Crise de Ceuta : le Maroc reprend la main, l’Europe s’agite, le Sénégal doit veiller
La quasi-totalité des dizaines de milliers de migrants entrés dans l’enclave espagnole de Ceuta ces derniers jours sont déjà retournés au Maroc, selon Madrid. Une crise migratoire sans précédent, qui a vu 48 000 à 60 000 personnes tenter de franchir la frontière terrestre ou maritime, avec au moins 34 morts en mer. Derrière les chiffres, c’est toute la fragilité des équilibres migratoires en Afrique de l’Ouest qui se rappelle à nous, Sénégalais, alors que notre pays reste un carrefour stratégique pour les routes de l’exil.
Le gouvernement espagnol, sous pression de l’Union européenne, a annoncé l’installation d’une barrière pneumatique de 500 mètres dans la Méditerranée pour empêcher les traversées à la nage. Mais cette réponse technique ne masque pas l’essentiel : des milliers de jeunes Marocains, mais aussi des Subsahariens, fuient un avenir sans perspective. Comme le dit Soufiane, un Marocain de 42 ans arrivé à Ceuta en nageant pour rejoindre sa mère malade à Madrid : « Tout le monde veut monter en Espagne et souhaite avoir un bon avenir, qu’ils n’ont pas au Maroc. » Une vérité qui résonne aussi dans nos rues à Dakar, à Thiès ou à Saint-Louis.
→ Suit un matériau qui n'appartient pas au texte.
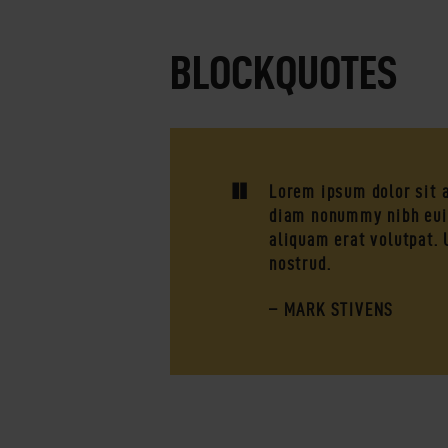
BLOCKQUOTES
Lorem ipsum dolor sit a
diam nonummy nibh euis
aliquam erat volutpat.
nostrud.
– MARK STIVENS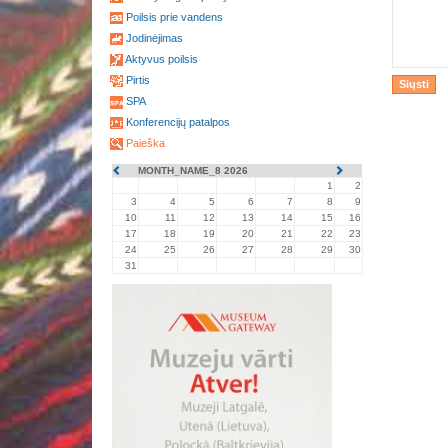
Poilsis prie vandens
Jodinėjimas
Aktyvus poilsis
Pirtis
SPA
Konferencijų patalpos
Paieška
MONTH_NAME_8 2026
1
2
3
4
5
6
7
8
9
10
11
12
13
14
15
16
17
18
19
20
21
22
23
24
25
26
27
28
29
30
31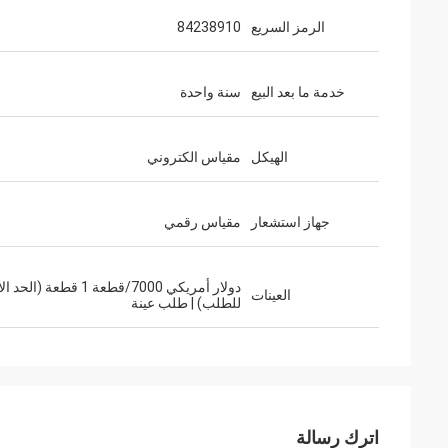
الرمز السريع
84238910
خدمة ما بعد البيع
سنة واحدة
الهيكل
مقياس الكتروني
جهاز استشعار
مقياس رقمي
دولار أمريكي 7000/قطعة 1 قطعة (ال
العينات
للطلب) | طلب عينة
اترك رسالة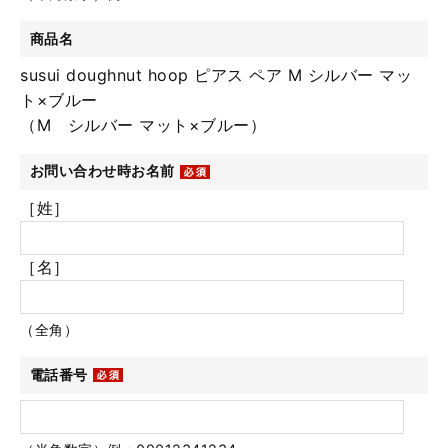
商品名
susui doughnut hoop ピアス ペア M シルバー マッ
ト×ブルー
（M シルバー マット×ブルー）
お問い合わせ時お名前
［姓］
［名］
（全角）
電話番号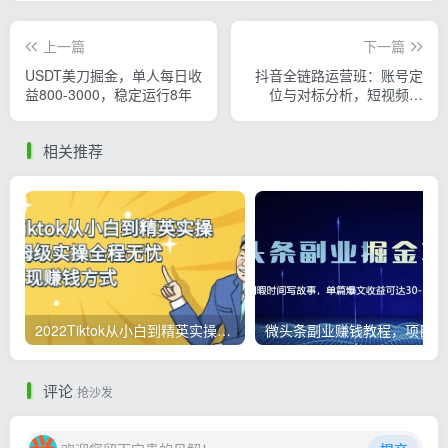
上一篇
下一篇
USDT美刀掘金，单人每日收
抖音全链路运营班：账号定
益800-3000，稳定运行8年
位与对标分析，短视频创
作，投流变现与私域搭建
相关推荐
2022Tiktok从小白到精英实操，0-1保姆级实操全程无忧，多种变现赚钱方式
微
评论
抢沙发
Une crise qui expose les failles de l’Europe
L’afflux massif à Ceuta a provoqué des réactions vives au sein de l’UE. L’Italie a rétabli des contrôles aux frontières aériennes et maritimes avec l’Espagne, tandis que la France a déployé 334 policiers et gendarmes supplémentaires à la frontière franco-espagnole. Madrid, de son côté, a dénoncé des propositions « démagogiques » de la droite et de l’extrême droite européennes, qui réclament un durcissement des contrôles aux frontières de l’espace Schengen.
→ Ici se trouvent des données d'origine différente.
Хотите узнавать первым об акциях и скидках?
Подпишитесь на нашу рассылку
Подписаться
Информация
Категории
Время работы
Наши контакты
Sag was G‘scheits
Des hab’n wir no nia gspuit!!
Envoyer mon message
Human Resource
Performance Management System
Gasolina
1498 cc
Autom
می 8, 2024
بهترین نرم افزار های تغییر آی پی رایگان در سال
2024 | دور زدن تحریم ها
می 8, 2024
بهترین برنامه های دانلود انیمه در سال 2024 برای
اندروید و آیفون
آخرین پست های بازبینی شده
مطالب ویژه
Le Premier ministre espagnol Pedro Sánchez, dont le gouvernement défend une approche ouverte en matière migratoire, a appelé les autres pays de l’UE à « ne pas se diviser ». Mais cette position est à contre-courant d’une Europe qui se barricade, et que Donald Trump n’a pas manqué d’attaquer en comparant les images de Ceuta à « l’invasion d’un pays ».
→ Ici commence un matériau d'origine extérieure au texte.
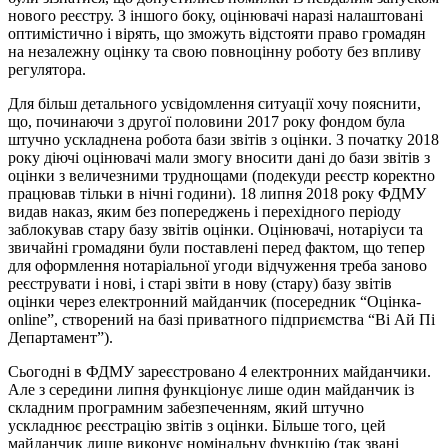
нового реєстру. З іншого боку, оцінювачі наразі налаштовані
оптимістично і вірять, що зможуть відстояти право громадян
на незалежну оцінку та свою повноцінну роботу без впливу
регулятора.
Для більш детального усвідомлення ситуації хочу пояснити,
що, починаючи з другої половини 2017 року фондом була
штучно ускладнена робота бази звітів з оцінки. З початку 2018
року діючі оцінювачі мали змогу вносити дані до бази звітів з
оцінки з величезними труднощами (подекуди реєстр коректно
працював тільки в нічні години). 18 липня 2018 року ФДМУ
видав наказ, яким без попереджень і перехідного періоду
заблокував стару базу звітів оцінки. Оцінювачі, нотаріуси та
звичайні громадяни були поставлені перед фактом, що тепер
для оформлення нотаріальної угоди відчуження треба заново
реєструвати і нові, і старі звіти в нову (стару) базу звітів
оцінки через електронний майданчик (посередник “Оцінка-
online”, створений на базі приватного підприємства “Ві Ай Пі
Департамент”).
Сьогодні в ФДМУ зареєстровано 4 електронних майданчики.
Але з середини липня функціонує лише один майданчик із
складним програмним забезпеченням, який штучно
ускладнює реєстрацію звітів з оцінки. Більше того, цей
майданчик лише виконує номінальну функцію (так звані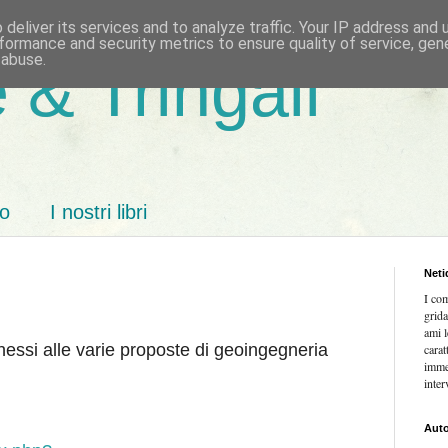
deliver its services and to analyze traffic. Your IP address and
formance and security metrics to ensure quality of service, ge
 abuse.
 & Tringali
mo
I nostri libri
Neti
I co
grida
ami l
nessi alle varie proposte di geoingegneria
carat
imme
inter
Auto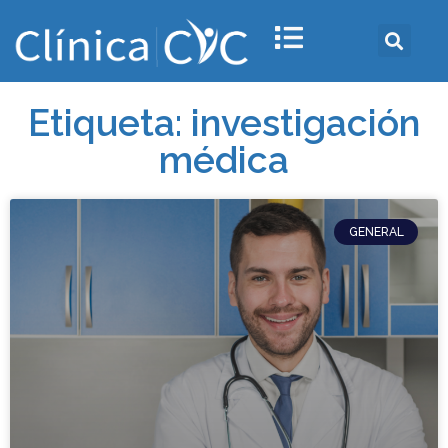
Etiqueta: investigación
médica
GENERAL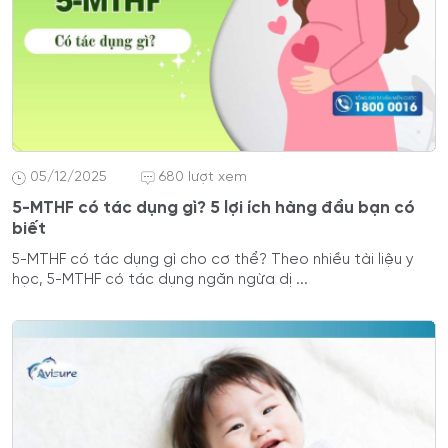
05/12/2025
680 lượt xem
5-MTHF có tác dụng gì? 5 lợi ích hàng đầu bạn có
biết
5-MTHF có tác dụng gì cho cơ thể? Theo nhiều tài liệu y
học, 5-MTHF có tác dụng ngăn ngừa dị ...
Le Sénégal face à ses responsabilités
Pour nous, Sénégalais, cette crise n’est pas lointaine. Elle rappelle que notre pays, par sa stabilité et sa position géographique, est à la fois un point de départ et un carrefour pour les migrants. Les jeunes qui partent de Bargny, de Mbour ou de Ziguinchor pour tenter l’aventure européenne ne sont pas si différents de ceux qui ont nagé vers Ceuta. Leurs rêves d’avenir se heurtent aux mêmes murs, aux mêmes barrières, aux mêmes noyades.
Le gouvernement sénégalais doit rester vigilant. La diplomatie sénégalaise, forte de son histoire et de son influence en Afrique, a un rôle à jouer pour promouvoir une approche solidaire et humaine de la migration. Mais cela passe aussi par des politiques intérieures qui offrent des perspectives à notre jeunesse. La grandeur du Sénégal ne se mesure pas seulement à ses discours, mais à sa capacité à protéger ses enfants et à construire un avenir ici, chez nous.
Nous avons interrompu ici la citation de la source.